• **Aim of the exercise**
Where a line of the records holds the string "Jetzt", copy that line.

• **Extracted page text data**
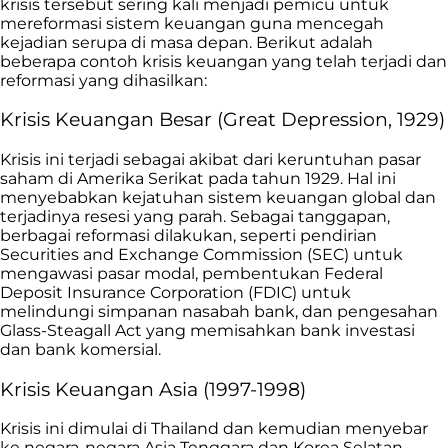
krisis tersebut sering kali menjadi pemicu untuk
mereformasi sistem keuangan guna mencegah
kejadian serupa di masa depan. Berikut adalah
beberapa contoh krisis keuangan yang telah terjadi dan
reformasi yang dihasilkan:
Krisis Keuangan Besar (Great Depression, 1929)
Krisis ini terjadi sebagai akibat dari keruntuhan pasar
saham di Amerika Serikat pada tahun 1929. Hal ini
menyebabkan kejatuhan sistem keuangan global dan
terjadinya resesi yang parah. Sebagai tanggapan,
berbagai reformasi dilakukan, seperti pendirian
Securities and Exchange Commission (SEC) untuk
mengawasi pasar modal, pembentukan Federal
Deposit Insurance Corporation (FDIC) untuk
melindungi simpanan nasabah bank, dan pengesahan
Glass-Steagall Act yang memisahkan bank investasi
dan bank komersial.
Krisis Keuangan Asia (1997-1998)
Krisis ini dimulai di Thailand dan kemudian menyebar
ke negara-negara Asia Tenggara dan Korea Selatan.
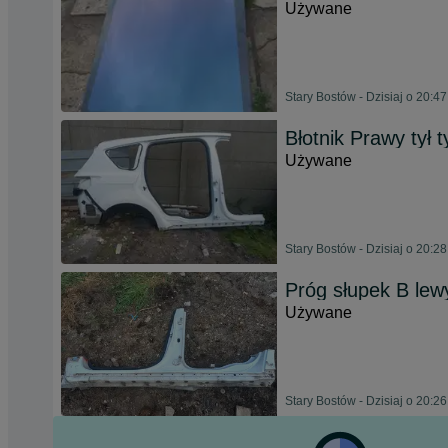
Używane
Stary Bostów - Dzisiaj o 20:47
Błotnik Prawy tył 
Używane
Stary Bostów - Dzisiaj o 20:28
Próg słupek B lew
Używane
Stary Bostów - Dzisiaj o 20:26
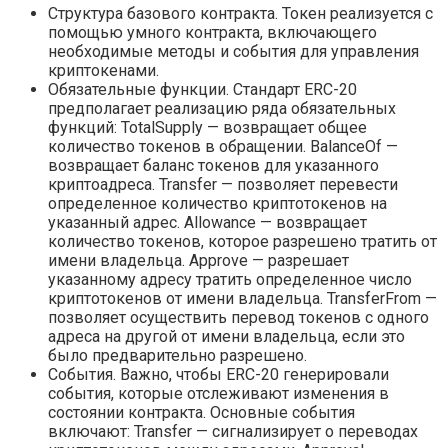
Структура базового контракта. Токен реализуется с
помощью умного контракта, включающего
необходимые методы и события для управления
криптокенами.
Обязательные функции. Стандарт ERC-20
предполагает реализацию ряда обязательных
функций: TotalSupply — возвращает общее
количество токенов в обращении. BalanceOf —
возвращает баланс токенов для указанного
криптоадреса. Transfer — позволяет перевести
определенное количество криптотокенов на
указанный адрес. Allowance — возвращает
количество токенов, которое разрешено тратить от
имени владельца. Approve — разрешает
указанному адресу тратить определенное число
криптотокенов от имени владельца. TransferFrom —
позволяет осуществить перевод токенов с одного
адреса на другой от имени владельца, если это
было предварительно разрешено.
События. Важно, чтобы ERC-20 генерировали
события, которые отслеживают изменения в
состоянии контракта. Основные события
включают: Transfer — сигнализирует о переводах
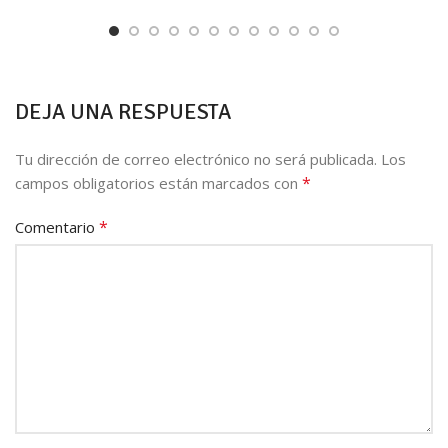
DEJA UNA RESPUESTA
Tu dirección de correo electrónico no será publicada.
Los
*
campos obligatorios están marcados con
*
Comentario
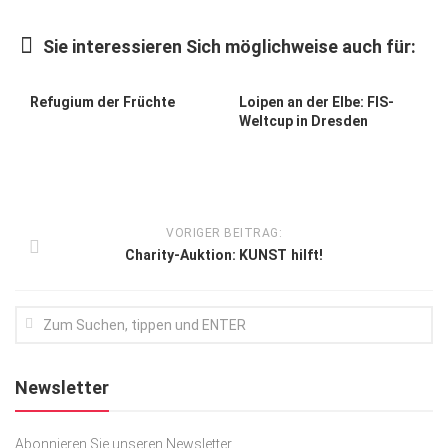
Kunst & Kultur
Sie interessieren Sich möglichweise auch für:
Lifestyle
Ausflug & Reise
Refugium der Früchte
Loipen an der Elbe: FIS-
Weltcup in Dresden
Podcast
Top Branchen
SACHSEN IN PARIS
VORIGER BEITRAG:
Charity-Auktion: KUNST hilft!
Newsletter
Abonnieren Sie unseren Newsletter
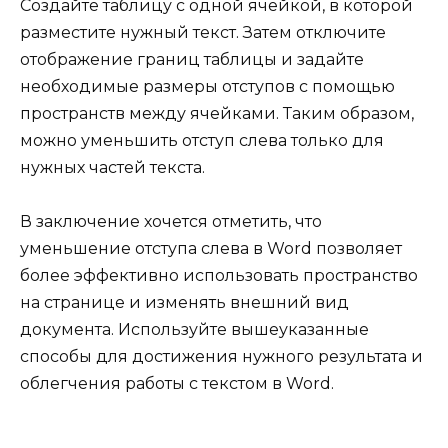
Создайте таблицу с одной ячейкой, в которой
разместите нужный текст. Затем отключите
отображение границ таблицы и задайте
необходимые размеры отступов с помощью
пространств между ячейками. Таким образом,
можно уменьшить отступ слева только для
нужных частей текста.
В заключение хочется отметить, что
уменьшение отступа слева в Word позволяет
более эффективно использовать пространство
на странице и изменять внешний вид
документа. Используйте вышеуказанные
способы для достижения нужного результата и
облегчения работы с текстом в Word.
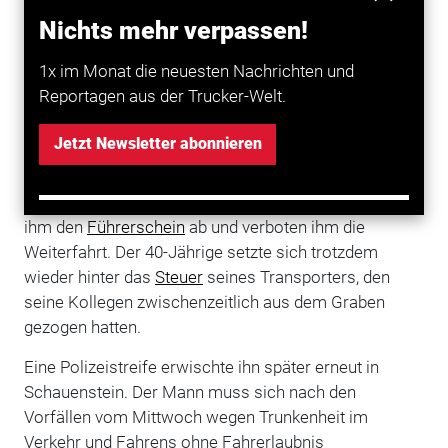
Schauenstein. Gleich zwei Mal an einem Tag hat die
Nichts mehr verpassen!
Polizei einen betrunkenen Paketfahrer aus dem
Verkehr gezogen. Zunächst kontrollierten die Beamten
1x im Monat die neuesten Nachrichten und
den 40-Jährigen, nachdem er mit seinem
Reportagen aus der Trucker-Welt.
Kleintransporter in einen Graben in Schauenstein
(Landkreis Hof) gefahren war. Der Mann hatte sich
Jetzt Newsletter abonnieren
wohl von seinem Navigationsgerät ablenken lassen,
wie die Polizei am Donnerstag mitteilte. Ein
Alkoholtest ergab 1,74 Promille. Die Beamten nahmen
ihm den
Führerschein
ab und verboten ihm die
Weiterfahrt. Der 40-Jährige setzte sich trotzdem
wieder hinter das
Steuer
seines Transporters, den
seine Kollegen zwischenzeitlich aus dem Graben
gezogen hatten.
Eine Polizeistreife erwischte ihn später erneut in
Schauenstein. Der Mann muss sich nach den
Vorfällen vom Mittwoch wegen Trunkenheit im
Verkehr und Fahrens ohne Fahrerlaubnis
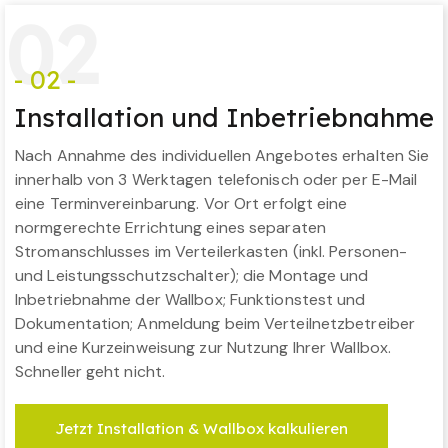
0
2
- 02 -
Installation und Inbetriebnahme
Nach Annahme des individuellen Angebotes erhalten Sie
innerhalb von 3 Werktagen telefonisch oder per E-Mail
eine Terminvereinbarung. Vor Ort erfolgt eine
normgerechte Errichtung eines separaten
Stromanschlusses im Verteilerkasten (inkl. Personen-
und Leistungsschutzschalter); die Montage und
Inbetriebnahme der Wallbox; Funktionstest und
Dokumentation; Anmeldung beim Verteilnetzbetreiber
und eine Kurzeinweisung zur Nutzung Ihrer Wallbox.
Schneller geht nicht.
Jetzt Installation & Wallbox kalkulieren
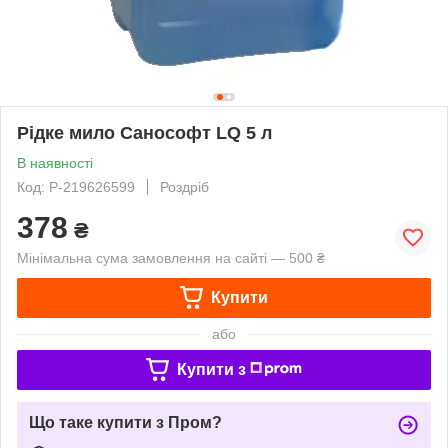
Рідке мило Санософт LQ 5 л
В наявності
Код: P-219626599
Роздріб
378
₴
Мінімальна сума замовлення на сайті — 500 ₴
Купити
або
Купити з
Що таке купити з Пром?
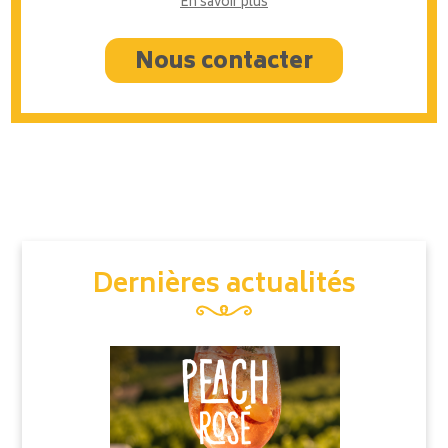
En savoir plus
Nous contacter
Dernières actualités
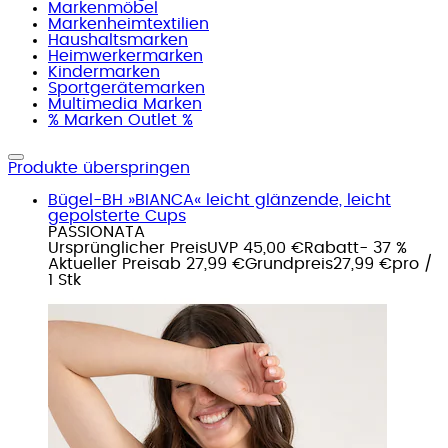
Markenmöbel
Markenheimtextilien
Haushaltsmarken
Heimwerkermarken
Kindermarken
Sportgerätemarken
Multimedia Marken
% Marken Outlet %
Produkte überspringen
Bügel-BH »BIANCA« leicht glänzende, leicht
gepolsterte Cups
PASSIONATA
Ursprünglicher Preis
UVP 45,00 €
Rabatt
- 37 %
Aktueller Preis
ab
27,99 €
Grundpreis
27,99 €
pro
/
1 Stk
--
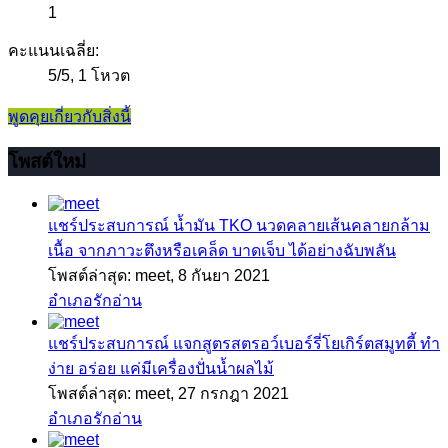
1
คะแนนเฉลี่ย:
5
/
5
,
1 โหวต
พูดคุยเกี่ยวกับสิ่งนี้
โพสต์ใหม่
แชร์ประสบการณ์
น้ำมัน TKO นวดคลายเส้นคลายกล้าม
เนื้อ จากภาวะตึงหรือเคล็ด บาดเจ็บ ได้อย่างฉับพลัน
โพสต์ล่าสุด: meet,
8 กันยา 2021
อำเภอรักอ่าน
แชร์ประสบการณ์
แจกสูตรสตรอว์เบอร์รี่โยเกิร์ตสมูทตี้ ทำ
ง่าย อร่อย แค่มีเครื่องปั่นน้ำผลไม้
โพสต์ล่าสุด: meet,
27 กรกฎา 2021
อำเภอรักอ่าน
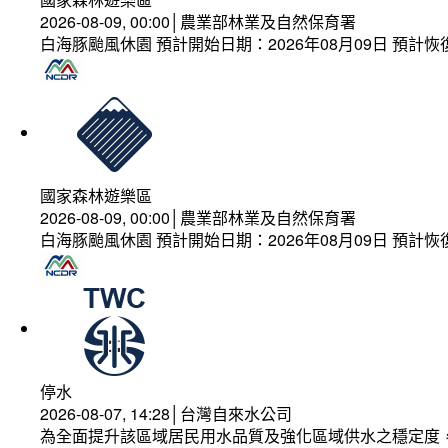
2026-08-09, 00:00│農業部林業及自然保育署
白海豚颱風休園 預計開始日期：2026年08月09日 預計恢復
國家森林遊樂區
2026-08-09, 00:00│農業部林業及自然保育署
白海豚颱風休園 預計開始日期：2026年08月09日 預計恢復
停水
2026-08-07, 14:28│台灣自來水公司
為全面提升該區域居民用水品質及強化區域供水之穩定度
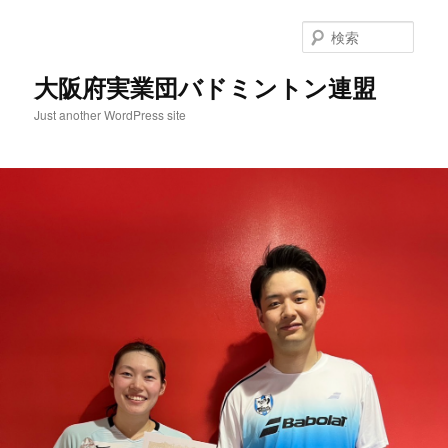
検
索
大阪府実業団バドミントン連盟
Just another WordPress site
* * *
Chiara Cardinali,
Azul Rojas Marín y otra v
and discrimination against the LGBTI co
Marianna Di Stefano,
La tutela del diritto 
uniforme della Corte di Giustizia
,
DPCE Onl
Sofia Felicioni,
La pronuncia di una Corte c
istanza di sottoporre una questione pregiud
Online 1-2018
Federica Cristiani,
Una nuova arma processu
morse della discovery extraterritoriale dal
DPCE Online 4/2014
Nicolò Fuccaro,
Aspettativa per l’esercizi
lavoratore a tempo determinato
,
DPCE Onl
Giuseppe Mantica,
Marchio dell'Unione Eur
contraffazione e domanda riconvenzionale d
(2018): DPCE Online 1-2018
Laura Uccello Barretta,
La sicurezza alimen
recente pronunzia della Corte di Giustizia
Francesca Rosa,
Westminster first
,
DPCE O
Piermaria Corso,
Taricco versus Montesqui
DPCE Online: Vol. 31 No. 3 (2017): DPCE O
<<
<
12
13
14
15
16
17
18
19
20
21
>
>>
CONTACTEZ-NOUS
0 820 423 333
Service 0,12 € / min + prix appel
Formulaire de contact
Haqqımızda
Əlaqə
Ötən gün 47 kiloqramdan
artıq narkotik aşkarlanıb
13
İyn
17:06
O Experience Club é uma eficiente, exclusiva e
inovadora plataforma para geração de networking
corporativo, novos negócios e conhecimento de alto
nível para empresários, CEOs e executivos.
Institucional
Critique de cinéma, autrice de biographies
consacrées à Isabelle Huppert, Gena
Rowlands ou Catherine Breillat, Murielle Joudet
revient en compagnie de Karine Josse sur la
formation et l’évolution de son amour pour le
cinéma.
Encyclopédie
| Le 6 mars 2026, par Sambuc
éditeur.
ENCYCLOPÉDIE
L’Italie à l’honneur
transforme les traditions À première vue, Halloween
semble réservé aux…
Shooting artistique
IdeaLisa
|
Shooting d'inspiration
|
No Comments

• **Task response**
Jetzt Newsletter abonnieren
Jetzt Installation & Wallbox kalkulieren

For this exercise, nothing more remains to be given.